Un tel amalgame d'intérêts opposés, mais changeant à tout moment, garantit aussi la cohésion de la Suisse, et de l'Union européenne. Un politicien romand chevronné me l'avait signalé lors de mes premiers pas en politique fédérale. Je m'étonnais de ne pas voir une éruption nette et définitive de tel camp mis en minorité lors d'une votation dont j'ai oublié le sujet.

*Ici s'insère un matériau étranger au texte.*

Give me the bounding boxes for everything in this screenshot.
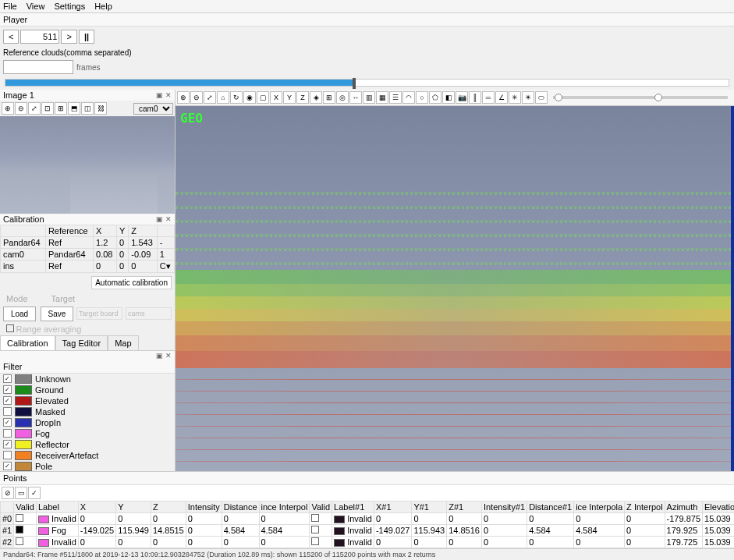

La Suisse n'est pas rongée par ses groupes d'opposition, me disait le politicien, parce que les cantons romands tout comme les cantons alémaniques comptent des catholiques et des protestants, des villes et des campagnes, de la gauche et de la droite, des riches et des pauvres, des réformateurs et des conservateurs. Mais si tous ces camps se recoupaient avec les frontières linguistiques, la Confédération de 1848 n'aurait pas atteint l'année 1849. Chaque individu appartient à un côté de ces différents camps, et il est en minorité dans deux tiers des cas probablement. Alors il a le choix – ou il s'énerve, s'enfouit dans la hantise de la persécution, ou il se voue à la poursuite d'un de ses intérêts, par sa profession, par un parti politique, par une organisation de la société civile, et il subit les revers dans les autres cas en souriant. Au lieu de parler d'une Amérique «profondément divisée», on devrait mieux réfléchir aux raisons de la cohésion de notre propre pays, et l'on comprendrait aussi les autres.

Je ne comprends par contre pas le nouveau rituel des observateurs d'élections qui sont envoyés dans des pays démocratiques comme les Etats-Unis. La conseillère nationale Barbara Haering s'était prêtée à ce rôle. Mais que dirait-on ici si des Américains se plantaient derrière les urnes dans une salle communale? S'ils vérifiaient le récent vote électronique à Genève? S'ils comptaient les voix à la Landsgemeinde de Glaris et s'ils faisaient des remarques au Landammann qui la préside? Je pense que c'est insupportable. La communauté internationale peut faire pression sur un pays notoirement tricheur et violent pour accepter des observateurs, mais il ne faut pas céder à une réciprocité hypocrite.

J'ose faire un commentaire sur un événement de la semaine, quitte à essuyer de mon côté des critiques: les fonctionnaires ont manifesté dans plusieurs villes contre les restrictions budgétaires. Comme ces budgets sont gravement déficitaires, comme aucune inflation ne les amortira à l'instar des décennies passées, et comme il faut même faire des excédents budgétaires pour réduire l'endettement incroyable de certains cantons, ces protestations s'apparentent à des danses de la pluie. On conjure des événements sur lesquels on n'a pas prise. Ces événements s'imposeront quand ils le voudront – par exemple par des licenciements par milliers, si la dette étrangle le pays lors d'une prochaine crise. Les milieux proches des fédérations de fonctionnaires avaient toujours exigé une politique budgétaire anticyclique – et ils l'ont eue: pendant les années maigres: les budgets étaient largement déficitaires et pompaient du pouvoir d'achat. Mais les budgets doivent aussi être anticycliques dans l'autre sens, donc excédentaires lors de l'essor conjoncturel. Le nier tient à la démagogie égoïste et à la mauvaise foi évidente. Les fonctionnaires sont un des nombreux camps de la république qui gagnent et qui perdent selon les moments.